Photo courtesy UTEP
Many college students juggle their academics with other responsibilities such as jobs and family. For those reasons, more of them may consider it necessary to register for online courses to complete their degree plans.
While the assumption that online courses allow for greater college access may ring true, there is no strong empirical data to support that statement, according to Alyse Hachey, Ph.D., associate professor and co-chair of UTEP’s Department of Teacher Education at The University of Texas at El Paso – and she plans to do something about it.
Hachey is part of a multi-institutional team that will study how online opportunities increase college enrollment, particularly among nontraditional students who may use this education method to complete their degrees in science, technology, engineering and mathematics (STEM).

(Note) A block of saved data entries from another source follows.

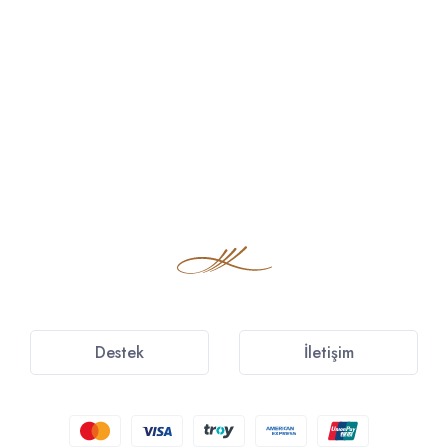
Destek
İletişim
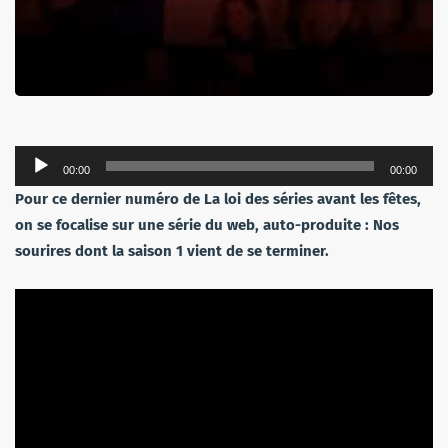
Lecteur
00:00
00:00
audio
Pour ce dernier numéro de La loi des séries avant les fêtes,
on se focalise sur une série du web, auto-produite : Nos
sourires dont la saison 1 vient de se terminer.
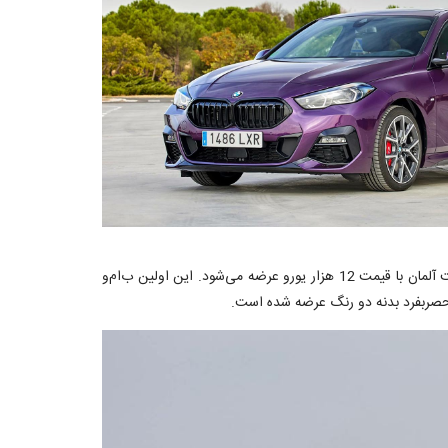
جدید و i7 با کد اتاق G70 در چندین ترکیب موجود است که این پکیج در مارکت آلمان با قیمت 12 هزار یورو عرضه می‌شود. این اولین ب‌ام‌و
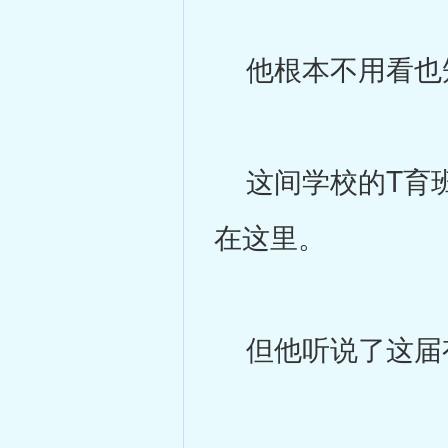
他根本不用看也知
这间学校的T育班
在这里。
但他听说了这届有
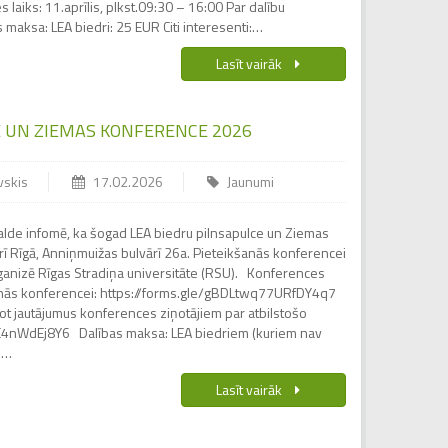
s laiks: 11.aprīlis, plkst.09:30 – 16:00 Par dalību
s maksa: LEA biedri: 25 EUR Citi interesenti:…
Lasīt vairāk
E UN ZIEMAS KONFERENCE 2026
vskis
17.02.2026
Jaunumi
 valde infomē, ka šogad LEA biedru pilnsapulce un Ziemas
ī Rīgā, Anniņmuižas bulvārī 26a. Pieteikšanās konferencei
ganizē Rīgas Stradiņa universitāte (RSU). Konferences
nās konferencei: https://forms.gle/gBDLtwq77URfDY4q7
t jautājumus konferences ziņotājiem par atbilstošo
E4nWdEj8Y6 Dalības maksa: LEA biedriem (kuriem nav
s…
Lasīt vairāk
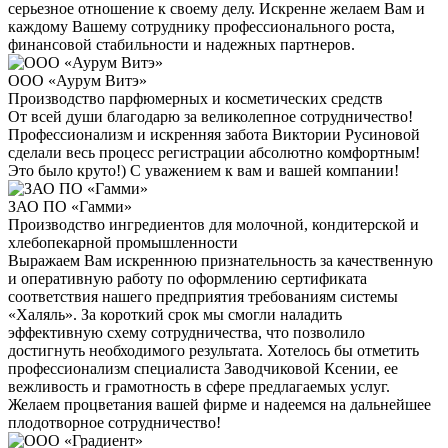
серьезное отношение к своему делу. Искренне желаем Вам и
каждому Вашему сотруднику профессионального роста,
финансовой стабильности и надежных партнеров.
ООО «Аурум Витэ»
Производство парфюмерных и косметических средств
От всей души благодарю за великолепное сотрудничество!
Профессионализм и искренняя забота Виктории Русиновой
сделали весь процесс регистрации абсолютно комфортным!
Это было круто!) С уважением к вам и вашей компании!
ЗАО ПО «Гамми»
Производство ингредиентов для молочной, кондитерской и
хлебопекарной промышленности
Выражаем Вам искреннюю признательность за качественную
и оперативную работу по оформлению сертификата
соответствия нашего предприятия требованиям системы
«Халяль». За короткий срок мы смогли наладить
эффективную схему сотрудничества, что позволило
достигнуть необходимого результата. Хотелось бы отметить
профессионализм специалиста Заводчиковой Ксении, ее
вежливость и грамотность в сфере предлагаемых услуг.
Желаем процветания вашей фирме и надеемся на дальнейшее
плодотворное сотрудничество!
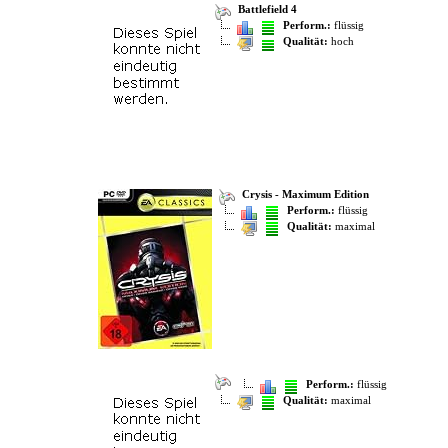
Battlefield 4
Perform.:
flüssig
Qualität:
hoch
Crysis - Maximum Edition
Perform.:
flüssig
Qualität:
maximal
Perform.:
flüssig
Qualität:
maximal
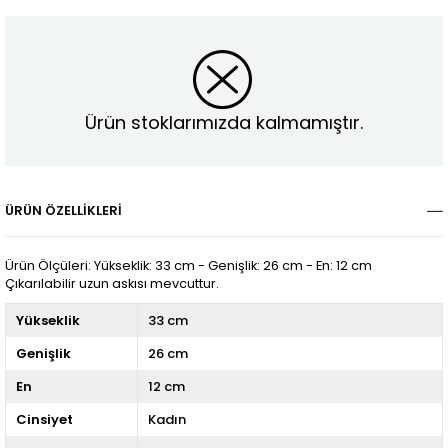
Ürün stoklarımızda kalmamıştır.
ÜRÜN ÖZELLIKLERI
Ürün Ölçüleri: Yükseklik: 33 cm - Genişlik: 26 cm - En: 12 cm
Çıkarılabilir uzun askısı mevcuttur.
Yükseklik
33 cm
Genişlik
26 cm
En
12 cm
Cinsiyet
Kadın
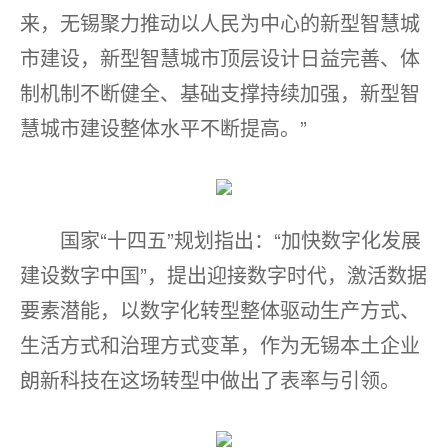
来，无锡聚力推动以人民为中心的新型智慧城
市建设，新型智慧城市顶层设计日益完善、体
制机制不断健全、基础支撑持续加强，新型智
慧城市建设整体水平不断提高。”
国家“十四五”规划指出：“加快数字化发展
建设数字中国”，提出迎接数字时代，激活数据
要素潜能，以数字化转型整体驱动生产方式、
生活方式和治理方式变革，作为无锡本土企业
朗新科技在这场转型中做出了表率与引领。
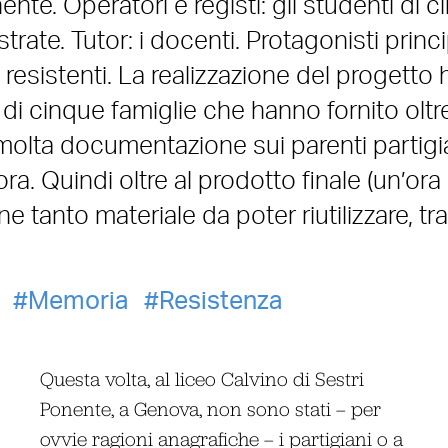
nte. Operatori e registi: gli studenti di 
strate. Tutor: i docenti. Protagonisti princi
 resistenti. La realizzazione del progetto 
 di cinque famiglie che hanno fornito oltre
molta documentazione sui parenti partigia
ora. Quindi oltre al prodotto finale (un’ora
 tanto materiale da poter riutilizzare, tra
Memoria
Resistenza
Questa volta, al liceo Calvino di Sestri
Ponente, a Genova, non sono stati – per
ovvie ragioni anagrafiche – i partigiani o a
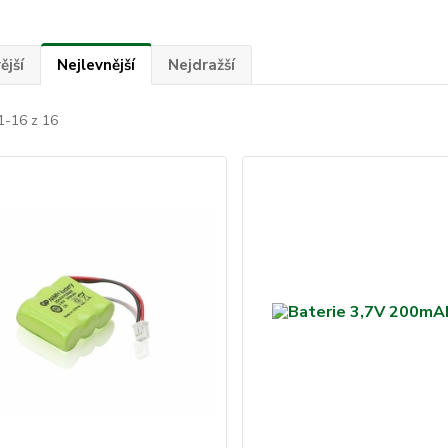
ější
Nejlevnější
Nejdražší
1-16 z 16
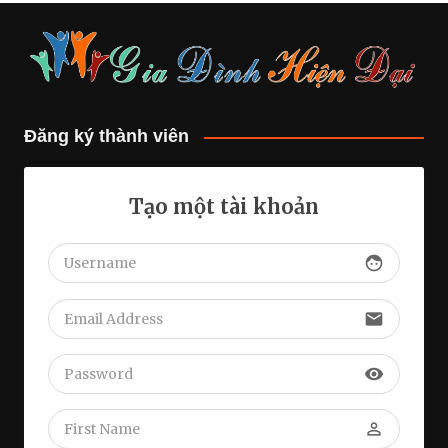
Đăng ký thành viên
Tạo một tài khoản
face
email
visibility
perm_identity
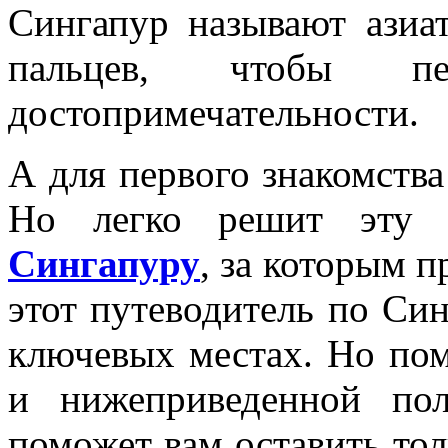
Сингапур называют азиа
пальцев, чтобы пе
достопримечательности.
А для первого знакомства
Но легко решит эту
Сингапуру
, за которым п
этот путеводитель по Син
ключевых местах. Но пом
и нижеприведенной пол
поможет вам оставить тол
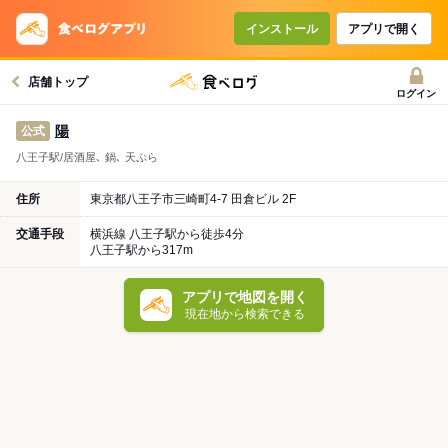
インストール
アプリで開く
店舗トップ
ログイン
陽
公式
八王子駅/居酒屋､ 鍋､ 天ぷら
住所
東京都八王子市三崎町4-7 田倉ビル 2F
交通手段
横浜線 八王子駅から徒歩4分
八王子駅から317m
アプリで地図を開く
現在地から検索できる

While the focus will be on STEM, the study will involve online education in general and its role in college degree completion.
This kind of information is important to educators as statistics show that more college students enroll in online courses every year. A Nov. 7, 2018, article in Inside Higher Ed stated that a third of all students take at least one online course.
The article, which used 2017 data from the Department of Education’s National Center for Education Statistics, also stated that overall online enrollment continues to increase for students who enroll exclusively online (up to 15.4%) and for those who mix online and face-to-face courses (17.6%).
“Education has moved to online in so many ways,” Hachey said. “Interest in online learning is expanding so we have to learn more about it because it is changing higher education.”
The National Science Foundation awarded Hachey’s crew a five-year, $2.5 million grant in July 2019 for this research.